### TASK TO COMPLETE
Transcribe all of the records word for word, but omit the pictures.

### SUPPLIED ENTRIES
____________

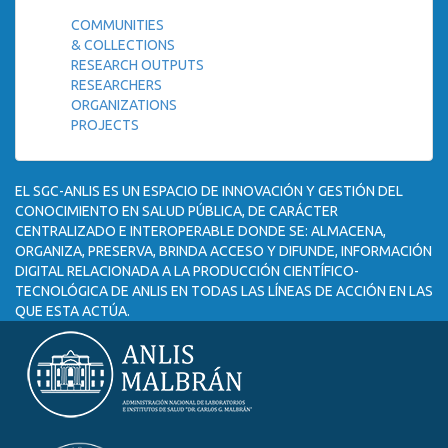
COMMUNITIES
& COLLECTIONS
RESEARCH OUTPUTS
RESEARCHERS
ORGANIZATIONS
PROJECTS
EL SGC-ANLIS ES UN ESPACIO DE INNOVACIÓN Y GESTIÓN DEL
CONOCIMIENTO EN SALUD PÚBLICA, DE CARÁCTER
CENTRALIZADO E INTEROPERABLE DONDE SE: ALMACENA,
ORGANIZA, PRESERVA, BRINDA ACCESO Y DIFUNDE, INFORMACIÓN
DIGITAL RELACIONADA A LA PRODUCCIÓN CIENTÍFICO-
TECNOLÓGICA DE ANLIS EN TODAS LAS LÍNEAS DE ACCIÓN EN LAS
QUE ESTA ACTÚA.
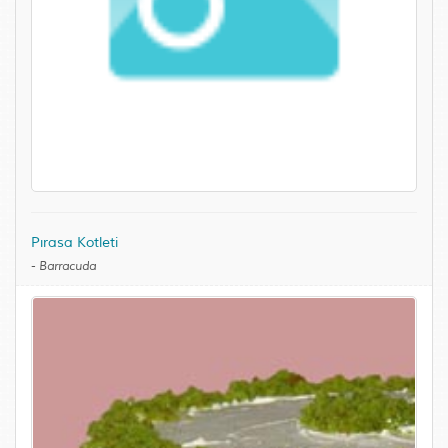
Pırasa Kotleti
-
Barracuda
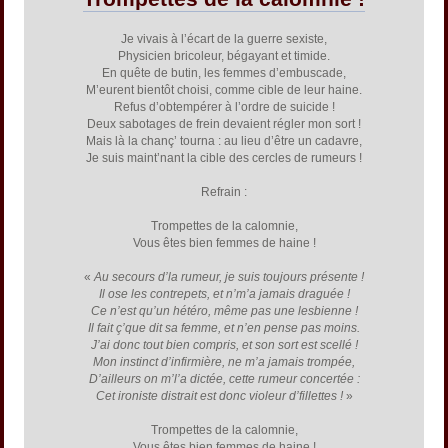
Je vivais à l’écart de la guerre sexiste,
Physicien bricoleur, bégayant et timide.
En quête de butin, les femmes d’embuscade,
M’eurent bientôt choisi, comme cible de leur haine.
Refus d’obtempérer à l’ordre de suicide !
Deux sabotages de frein devaient régler mon sort !
Mais là la chanç’ tourna : au lieu d’être un cadavre,
Je suis maint’nant la cible des cercles de rumeurs !
Refrain :
Trompettes de la calomnie,
Vous êtes bien femmes de haine !
«
Au secours d’la rumeur, je suis toujours présente !
Il ose les contrepets, et n’m’a jamais draguée !
Ce n’est qu’un hétéro, même pas une lesbienne !
Il fait ç’que dit sa femme, et n’en pense pas moins.
J’ai donc tout bien compris, et son sort est scellé !
Mon instinct d’infirmière, ne m’a jamais trompée,
D’ailleurs on m’l’a dictée, cette rumeur concertée :
Cet ironiste distrait est donc violeur d’fillettes !
»
Trompettes de la calomnie,
Vous êtes bien femmes de haine !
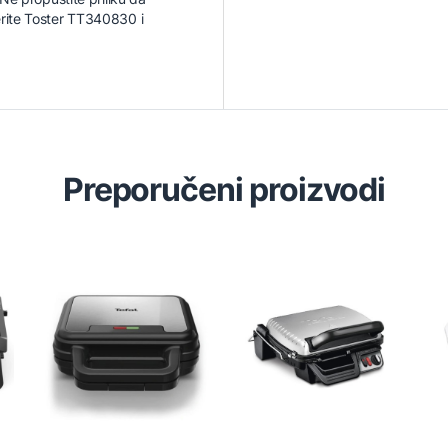
erite Toster TT340830 i
Preporučeni proizvodi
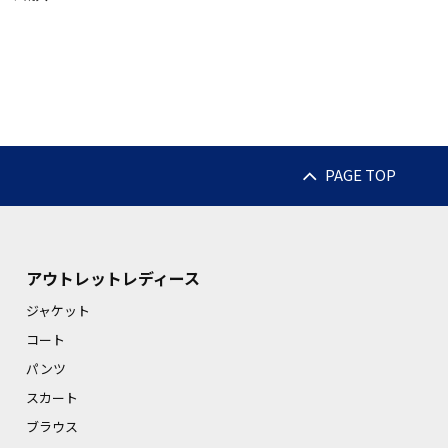
PAGE TOP
アウトレットレディース
ジャケット
コート
パンツ
スカート
ブラウス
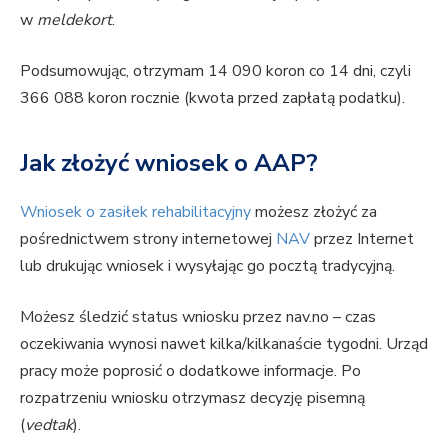
w
meldekort
.
Podsumowując, otrzymam 14 090 koron co 14 dni, czyli
366 088 koron rocznie (kwota przed zapłatą podatku).
Jak złożyć wniosek o AAP?
Wniosek o zasiłek rehabilitacyjny
możesz złożyć za
pośrednictwem strony internetowej
NAV
przez Internet
lub drukując wniosek i wysyłając go pocztą tradycyjną.
Możesz śledzić status wniosku przez nav.no – czas
oczekiwania wynosi nawet kilka/kilkanaście tygodni. Urząd
pracy może poprosić o dodatkowe informacje. Po
rozpatrzeniu wniosku otrzymasz decyzję pisemną
(
vedtak
).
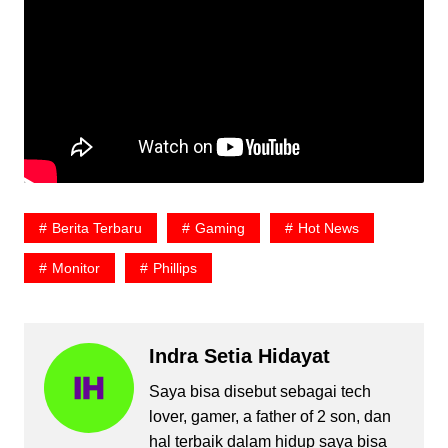
Berita Terbaru
Gaming
Hot News
Monitor
Phillips
Indra Setia Hidayat
Saya bisa disebut sebagai tech
lover, gamer, a father of 2 son, dan
hal terbaik dalam hidup saya bisa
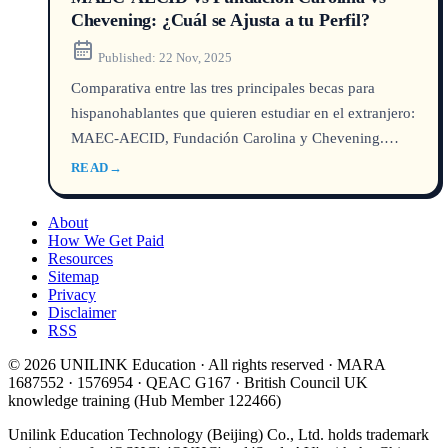
Chevening: ¿Cuál se Ajusta a tu Perfil?
Published:
22 Nov, 2025
Comparativa entre las tres principales becas para
hispanohablantes que quieren estudiar en el extranjero:
MAEC-AECID, Fundación Carolina y Chevening.
Requisitos, cobertura y perfil ideal para cada una.
READ
→
About
How We Get Paid
Resources
Sitemap
Privacy
Disclaimer
RSS
© 2026 UNILINK Education · All rights reserved · MARA
1687552 · 1576954 · QEAC G167 · British Council UK
knowledge training (Hub Member 122466)
Unilink Education Technology (Beijing) Co., Ltd. holds trademark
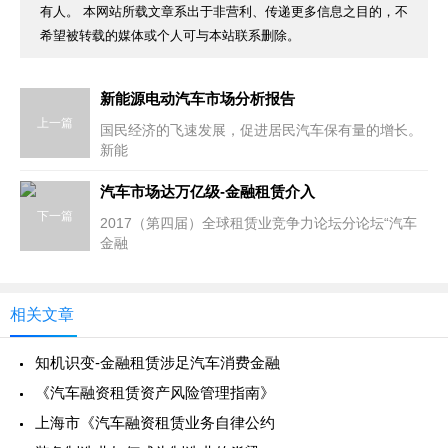
有人。 本网站所载文章系出于非营利、传递更多信息之目的，不
希望被转载的媒体或个人可与本站联系删除。
新能源电动汽车市场分析报告
上一篇
国民经济的飞速发展，促进居民汽车保有量的增长。
新能
汽车市场达万亿级-金融租赁介入
下一篇
2017（第四届）全球租赁业竞争力论坛分论坛“汽车
金融
相关文章
知机识变-金融租赁涉足汽车消费金融
《汽车融资租赁资产风险管理指南》
上海市《汽车融资租赁业务自律公约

____________

### FINISHED TASK
COMMUNITIES
& COLLECTIONS
RESEARCH OUTPUTS
RESEARCHERS
ORGANIZATIONS
PROJECTS
EL SGC-ANLIS ES UN ESPACIO DE INNOVACIÓN Y GESTIÓN DEL
CONOCIMIENTO EN SALUD PÚBLICA, DE CARÁCTER
CENTRALIZADO E INTEROPERABLE DONDE SE: ALMACENA,
ORGANIZA, PRESERVA, BRINDA ACCESO Y DIFUNDE, INFORMACIÓN
DIGITAL RELACIONADA A LA PRODUCCIÓN CIENTÍFICO-
TECNOLÓGICA DE ANLIS EN TODAS LAS LÍNEAS DE ACCIÓN EN LAS
QUE ESTA ACTÚA.
Pırasa Kotleti
-
Barracuda
Je vivais à l’écart de la guerre sexiste,
Physicien bricoleur, bégayant et timide.
En quête de butin, les femmes d’embuscade,
M’eurent bientôt choisi, comme cible de leur haine.
Refus d’obtempérer à l’ordre de suicide !
Deux sabotages de frein devaient régler mon sort !
Mais là la chanç’ tourna : au lieu d’être un cadavre,
Je suis maint’nant la cible des cercles de rumeurs !
Refrain :
Trompettes de la calomnie,
Vous êtes bien femmes de haine !
«
Au secours d’la rumeur, je suis toujours présente !
Il ose les contrepets, et n’m’a jamais draguée !
Ce n’est qu’un hétéro, même pas une lesbienne !
Il fait ç’que dit sa femme, et n’en pense pas moins.
J’ai donc tout bien compris, et son sort est scellé !
Mon instinct d’infirmière, ne m’a jamais trompée,
D’ailleurs on m’l’a dictée, cette rumeur concertée :
Cet ironiste distrait est donc violeur d’fillettes !
»
Trompettes de la calomnie,
Vous êtes bien femmes de haine !
erite Toster TT340830 i
Preporučeni proizvodi
PAGE TOP
アウトレットレディース
ジャケット
コート
パンツ
スカート
ブラウス
w
meldekort
.
Podsumowując, otrzymam 14 090 koron co 14 dni, czyli
366 088 koron rocznie (kwota przed zapłatą podatku).
Jak złożyć wniosek o AAP?
Wniosek o zasiłek rehabilitacyjny
możesz złożyć za
pośrednictwem strony internetowej
NAV
przez Internet
lub drukując wniosek i wysyłając go pocztą tradycyjną.
Możesz śledzić status wniosku przez nav.no – czas
oczekiwania wynosi nawet kilka/kilkanaście tygodni. Urząd
pracy może poprosić o dodatkowe informacje. Po
rozpatrzeniu wniosku otrzymasz decyzję pisemną
(
vedtak
).
Berita Terbaru
Gaming
Hot News
Monitor
Phillips
Indra Setia Hidayat
Saya bisa disebut sebagai tech
lover, gamer, a father of 2 son, dan
hal terbaik dalam hidup saya bisa
Chevening: ¿Cuál se Ajusta a tu Perfil?
Published:
22 Nov, 2025
Comparativa entre las tres principales becas para
hispanohablantes que quieren estudiar en el extranjero:
MAEC-AECID, Fundación Carolina y Chevening.
Requisitos, cobertura y perfil ideal para cada una.
READ
→
About
How We Get Paid
Resources
Sitemap
Privacy
Disclaimer
RSS
© 2026 UNILINK Education · All rights reserved · MARA
1687552 · 1576954 · QEAC G167 · British Council UK
knowledge training (Hub Member 122466)
Unilink Education Technology (Beijing) Co., Ltd. holds trademark
有人。 本网站所载文章系出于非营利、传递更多信息之目的，不
希望被转载的媒体或个人可与本站联系删除。
新能源电动汽车市场分析报告
上一篇
国民经济的飞速发展，促进居民汽车保有量的增长。
新能
汽车市场达万亿级-金融租赁介入
下一篇
2017（第四届）全球租赁业竞争力论坛分论坛“汽车
金融
相关文章
知机识变-金融租赁涉足汽车消费金融
《汽车融资租赁资产风险管理指南》
上海市《汽车融资租赁业务自律公约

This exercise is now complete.